Entries provided:
= = =

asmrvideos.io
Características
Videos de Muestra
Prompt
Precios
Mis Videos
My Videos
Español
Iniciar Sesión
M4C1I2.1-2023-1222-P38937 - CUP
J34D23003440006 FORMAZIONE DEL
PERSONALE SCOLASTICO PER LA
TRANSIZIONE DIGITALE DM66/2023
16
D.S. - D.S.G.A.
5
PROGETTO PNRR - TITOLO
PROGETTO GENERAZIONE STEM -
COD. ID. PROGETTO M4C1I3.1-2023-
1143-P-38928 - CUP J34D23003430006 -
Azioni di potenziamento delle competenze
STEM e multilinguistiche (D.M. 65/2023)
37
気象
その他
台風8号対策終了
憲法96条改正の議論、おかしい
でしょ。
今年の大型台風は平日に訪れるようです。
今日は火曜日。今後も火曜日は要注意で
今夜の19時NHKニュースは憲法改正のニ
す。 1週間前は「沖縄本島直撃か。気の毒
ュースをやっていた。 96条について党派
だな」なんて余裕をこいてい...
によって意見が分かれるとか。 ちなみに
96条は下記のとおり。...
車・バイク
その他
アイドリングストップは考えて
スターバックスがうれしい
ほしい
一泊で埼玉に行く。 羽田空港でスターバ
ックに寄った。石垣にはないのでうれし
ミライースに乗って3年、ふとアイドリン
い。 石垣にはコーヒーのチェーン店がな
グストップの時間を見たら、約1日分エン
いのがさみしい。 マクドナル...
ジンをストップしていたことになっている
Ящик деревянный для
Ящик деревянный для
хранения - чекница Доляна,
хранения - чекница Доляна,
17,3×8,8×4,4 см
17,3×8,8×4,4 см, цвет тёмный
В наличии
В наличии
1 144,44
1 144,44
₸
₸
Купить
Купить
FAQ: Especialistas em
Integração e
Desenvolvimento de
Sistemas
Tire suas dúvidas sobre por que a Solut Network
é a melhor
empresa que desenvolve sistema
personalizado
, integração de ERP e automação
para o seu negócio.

= = =

Task description:
The lines to reproduce run from the one containing "グストップの時間を見たら、約1日分エン" to the last line of the listing; print them exactly, including both ends.

Answer to this exercise:
グストップの時間を見たら、約1日分エン
いのがさみしい。 マクドナル...
ジンをストップしていたことになっている
Ящик деревянный для
Ящик деревянный для
хранения - чекница Доляна,
хранения - чекница Доляна,
17,3×8,8×4,4 см
17,3×8,8×4,4 см, цвет тёмный
В наличии
В наличии
1 144,44
1 144,44
₸
₸
Купить
Купить
FAQ: Especialistas em
Integração e
Desenvolvimento de
Sistemas
Tire suas dúvidas sobre por que a Solut Network
é a melhor
empresa que desenvolve sistema
personalizado
, integração de ERP e automação
para o seu negócio.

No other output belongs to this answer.